Task directions
For every line in the material below that holds "leiten", report the line.

Records
══════
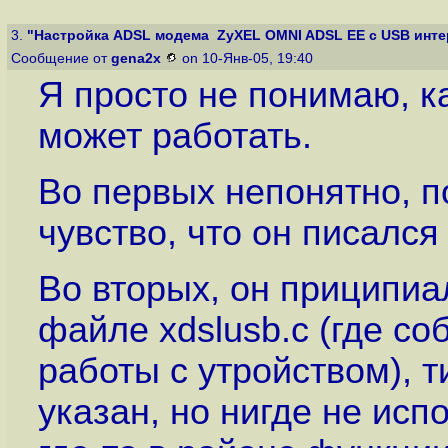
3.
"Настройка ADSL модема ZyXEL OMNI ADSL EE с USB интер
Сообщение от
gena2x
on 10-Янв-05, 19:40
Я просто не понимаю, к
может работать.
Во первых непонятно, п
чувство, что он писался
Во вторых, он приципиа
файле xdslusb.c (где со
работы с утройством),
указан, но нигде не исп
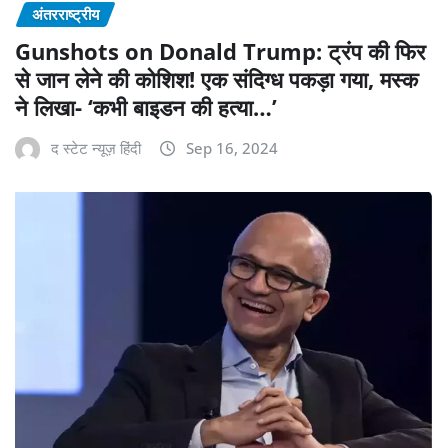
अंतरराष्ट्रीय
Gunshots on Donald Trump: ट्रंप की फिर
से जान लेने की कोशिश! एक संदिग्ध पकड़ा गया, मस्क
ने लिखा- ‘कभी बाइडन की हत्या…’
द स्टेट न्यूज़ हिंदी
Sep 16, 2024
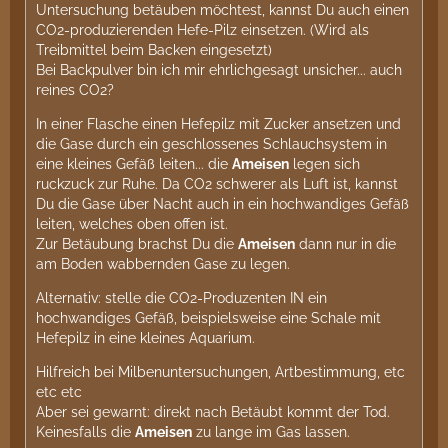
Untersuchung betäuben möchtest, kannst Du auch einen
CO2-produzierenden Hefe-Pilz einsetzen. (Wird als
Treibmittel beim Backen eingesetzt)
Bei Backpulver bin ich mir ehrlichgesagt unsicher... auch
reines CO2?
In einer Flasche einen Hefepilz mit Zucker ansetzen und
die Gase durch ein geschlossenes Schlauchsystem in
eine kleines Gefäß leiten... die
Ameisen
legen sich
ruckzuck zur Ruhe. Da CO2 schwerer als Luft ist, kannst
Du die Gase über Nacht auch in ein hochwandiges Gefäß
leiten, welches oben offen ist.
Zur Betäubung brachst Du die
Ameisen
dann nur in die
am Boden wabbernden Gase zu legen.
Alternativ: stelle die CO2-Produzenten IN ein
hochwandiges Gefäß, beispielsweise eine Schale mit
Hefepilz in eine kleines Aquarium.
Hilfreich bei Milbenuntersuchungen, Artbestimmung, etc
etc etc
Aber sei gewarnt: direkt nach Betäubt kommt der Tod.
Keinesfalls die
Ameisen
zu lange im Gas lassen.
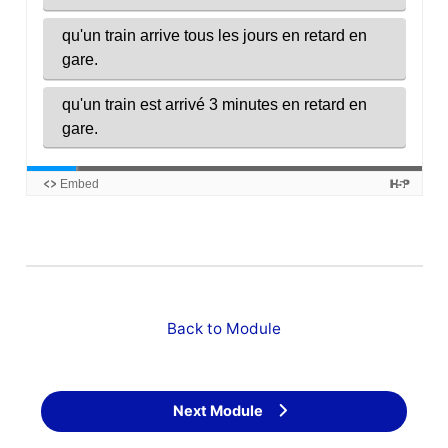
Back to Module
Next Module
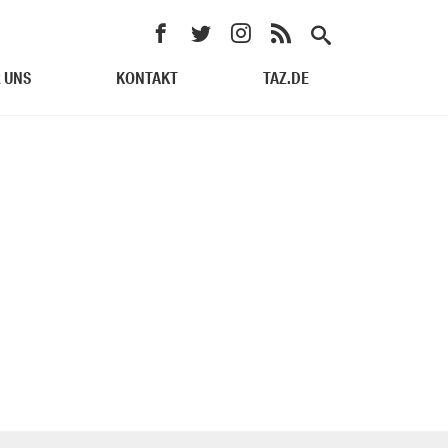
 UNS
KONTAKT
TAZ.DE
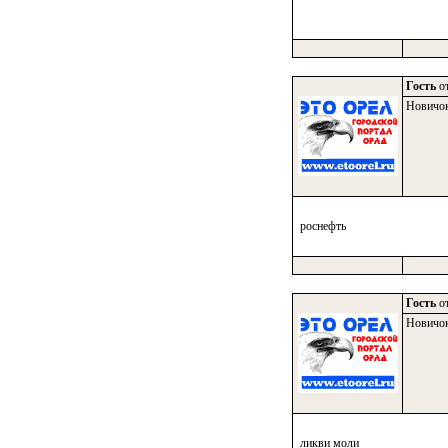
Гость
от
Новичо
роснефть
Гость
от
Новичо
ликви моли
══════
Written solution
eine kleines Gefäß leiten... die
leiten, welches oben offen ist.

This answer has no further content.